Collected data
* * * * * * *
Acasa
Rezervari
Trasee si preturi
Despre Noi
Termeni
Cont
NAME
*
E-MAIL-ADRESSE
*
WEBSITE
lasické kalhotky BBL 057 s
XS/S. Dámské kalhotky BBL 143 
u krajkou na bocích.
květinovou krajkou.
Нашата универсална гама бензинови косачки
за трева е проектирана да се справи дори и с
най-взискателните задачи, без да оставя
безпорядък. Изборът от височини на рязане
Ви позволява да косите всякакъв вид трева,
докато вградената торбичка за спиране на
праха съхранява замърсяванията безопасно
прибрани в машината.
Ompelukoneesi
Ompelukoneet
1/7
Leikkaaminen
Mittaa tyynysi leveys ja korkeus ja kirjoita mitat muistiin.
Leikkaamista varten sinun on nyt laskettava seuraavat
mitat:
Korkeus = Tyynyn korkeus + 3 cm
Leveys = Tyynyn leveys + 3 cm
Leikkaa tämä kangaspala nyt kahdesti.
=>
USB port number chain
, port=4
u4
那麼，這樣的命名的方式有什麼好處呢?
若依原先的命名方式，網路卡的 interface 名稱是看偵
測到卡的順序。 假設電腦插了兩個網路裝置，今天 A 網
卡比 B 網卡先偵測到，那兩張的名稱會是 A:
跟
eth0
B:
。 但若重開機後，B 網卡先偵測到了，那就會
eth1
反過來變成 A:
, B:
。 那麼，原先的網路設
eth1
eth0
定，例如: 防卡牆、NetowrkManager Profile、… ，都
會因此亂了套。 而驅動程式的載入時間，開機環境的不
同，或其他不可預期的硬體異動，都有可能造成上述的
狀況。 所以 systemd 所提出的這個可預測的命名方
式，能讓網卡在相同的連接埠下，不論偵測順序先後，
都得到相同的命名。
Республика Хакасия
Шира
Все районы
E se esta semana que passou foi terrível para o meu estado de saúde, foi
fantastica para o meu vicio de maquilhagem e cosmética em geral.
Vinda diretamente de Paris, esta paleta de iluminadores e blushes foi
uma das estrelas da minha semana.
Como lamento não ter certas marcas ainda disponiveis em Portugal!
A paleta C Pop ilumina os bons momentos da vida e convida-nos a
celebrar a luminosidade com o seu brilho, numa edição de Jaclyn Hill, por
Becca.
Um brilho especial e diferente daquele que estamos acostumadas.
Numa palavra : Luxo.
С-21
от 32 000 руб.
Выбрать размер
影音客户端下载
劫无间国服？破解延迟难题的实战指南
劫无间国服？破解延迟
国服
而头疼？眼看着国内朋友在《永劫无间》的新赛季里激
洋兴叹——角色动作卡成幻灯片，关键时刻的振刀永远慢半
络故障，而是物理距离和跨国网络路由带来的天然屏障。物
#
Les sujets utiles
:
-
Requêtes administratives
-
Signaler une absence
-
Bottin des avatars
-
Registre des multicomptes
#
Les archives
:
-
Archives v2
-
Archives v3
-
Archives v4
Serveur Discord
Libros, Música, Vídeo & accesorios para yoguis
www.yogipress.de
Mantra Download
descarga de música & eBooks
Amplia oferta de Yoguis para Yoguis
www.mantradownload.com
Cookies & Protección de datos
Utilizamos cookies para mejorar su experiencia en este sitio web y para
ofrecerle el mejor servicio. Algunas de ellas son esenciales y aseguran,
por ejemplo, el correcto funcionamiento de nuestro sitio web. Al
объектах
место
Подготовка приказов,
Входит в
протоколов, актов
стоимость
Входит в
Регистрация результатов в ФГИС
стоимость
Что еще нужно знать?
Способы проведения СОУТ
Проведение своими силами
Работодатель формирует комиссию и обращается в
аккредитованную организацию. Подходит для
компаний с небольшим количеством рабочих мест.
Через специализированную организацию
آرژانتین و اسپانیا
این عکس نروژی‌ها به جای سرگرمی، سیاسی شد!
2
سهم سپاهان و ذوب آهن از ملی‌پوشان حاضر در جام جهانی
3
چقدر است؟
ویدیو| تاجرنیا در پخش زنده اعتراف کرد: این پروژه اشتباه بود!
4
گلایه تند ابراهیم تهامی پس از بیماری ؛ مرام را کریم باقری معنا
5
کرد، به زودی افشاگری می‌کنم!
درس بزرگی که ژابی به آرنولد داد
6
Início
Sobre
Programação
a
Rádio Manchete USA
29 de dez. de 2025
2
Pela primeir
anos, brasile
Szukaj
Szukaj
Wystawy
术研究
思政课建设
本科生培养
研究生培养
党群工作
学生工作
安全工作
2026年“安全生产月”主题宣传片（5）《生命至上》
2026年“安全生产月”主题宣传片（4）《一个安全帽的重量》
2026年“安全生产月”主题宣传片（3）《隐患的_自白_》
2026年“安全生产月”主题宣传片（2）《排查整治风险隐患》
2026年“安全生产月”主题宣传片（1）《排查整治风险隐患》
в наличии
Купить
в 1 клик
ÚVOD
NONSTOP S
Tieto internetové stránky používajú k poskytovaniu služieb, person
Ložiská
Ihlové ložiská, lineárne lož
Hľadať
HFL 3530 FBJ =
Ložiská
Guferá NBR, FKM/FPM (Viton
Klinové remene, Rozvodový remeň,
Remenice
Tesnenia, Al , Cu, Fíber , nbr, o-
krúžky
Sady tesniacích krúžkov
* * * * * * *
Problem details:
Please write out, exactly as they appear above, only the lines in the stretch from the line with "Ompelukoneet" through the line with "Через специализированную организацию".

Response to this task:
Ompelukoneet
1/7
Leikkaaminen
Mittaa tyynysi leveys ja korkeus ja kirjoita mitat muistiin.
Leikkaamista varten sinun on nyt laskettava seuraavat
mitat:
Korkeus = Tyynyn korkeus + 3 cm
Leveys = Tyynyn leveys + 3 cm
Leikkaa tämä kangaspala nyt kahdesti.
=>
USB port number chain
, port=4
u4
那麼，這樣的命名的方式有什麼好處呢?
若依原先的命名方式，網路卡的 interface 名稱是看偵
測到卡的順序。 假設電腦插了兩個網路裝置，今天 A 網
卡比 B 網卡先偵測到，那兩張的名稱會是 A:
跟
eth0
B:
。 但若重開機後，B 網卡先偵測到了，那就會
eth1
反過來變成 A:
, B:
。 那麼，原先的網路設
eth1
eth0
定，例如: 防卡牆、NetowrkManager Profile、… ，都
會因此亂了套。 而驅動程式的載入時間，開機環境的不
同，或其他不可預期的硬體異動，都有可能造成上述的
狀況。 所以 systemd 所提出的這個可預測的命名方
式，能讓網卡在相同的連接埠下，不論偵測順序先後，
都得到相同的命名。
Республика Хакасия
Шира
Все районы
E se esta semana que passou foi terrível para o meu estado de saúde, foi
fantastica para o meu vicio de maquilhagem e cosmética em geral.
Vinda diretamente de Paris, esta paleta de iluminadores e blushes foi
uma das estrelas da minha semana.
Como lamento não ter certas marcas ainda disponiveis em Portugal!
A paleta C Pop ilumina os bons momentos da vida e convida-nos a
celebrar a luminosidade com o seu brilho, numa edição de Jaclyn Hill, por
Becca.
Um brilho especial e diferente daquele que estamos acostumadas.
Numa palavra : Luxo.
С-21
от 32 000 руб.
Выбрать размер
影音客户端下载
劫无间国服？破解延迟难题的实战指南
劫无间国服？破解延迟
国服
而头疼？眼看着国内朋友在《永劫无间》的新赛季里激
洋兴叹——角色动作卡成幻灯片，关键时刻的振刀永远慢半
络故障，而是物理距离和跨国网络路由带来的天然屏障。物
#
Les sujets utiles
:
-
Requêtes administratives
-
Signaler une absence
-
Bottin des avatars
-
Registre des multicomptes
#
Les archives
:
-
Archives v2
-
Archives v3
-
Archives v4
Serveur Discord
Libros, Música, Vídeo & accesorios para yoguis
www.yogipress.de
Mantra Download
descarga de música & eBooks
Amplia oferta de Yoguis para Yoguis
www.mantradownload.com
Cookies & Protección de datos
Utilizamos cookies para mejorar su experiencia en este sitio web y para
ofrecerle el mejor servicio. Algunas de ellas son esenciales y aseguran,
por ejemplo, el correcto funcionamiento de nuestro sitio web. Al
объектах
место
Подготовка приказов,
Входит в
протоколов, актов
стоимость
Входит в
Регистрация результатов в ФГИС
стоимость
Что еще нужно знать?
Способы проведения СОУТ
Проведение своими силами
Работодатель формирует комиссию и обращается в
аккредитованную организацию. Подходит для
компаний с небольшим количеством рабочих мест.
Через специализированную организацию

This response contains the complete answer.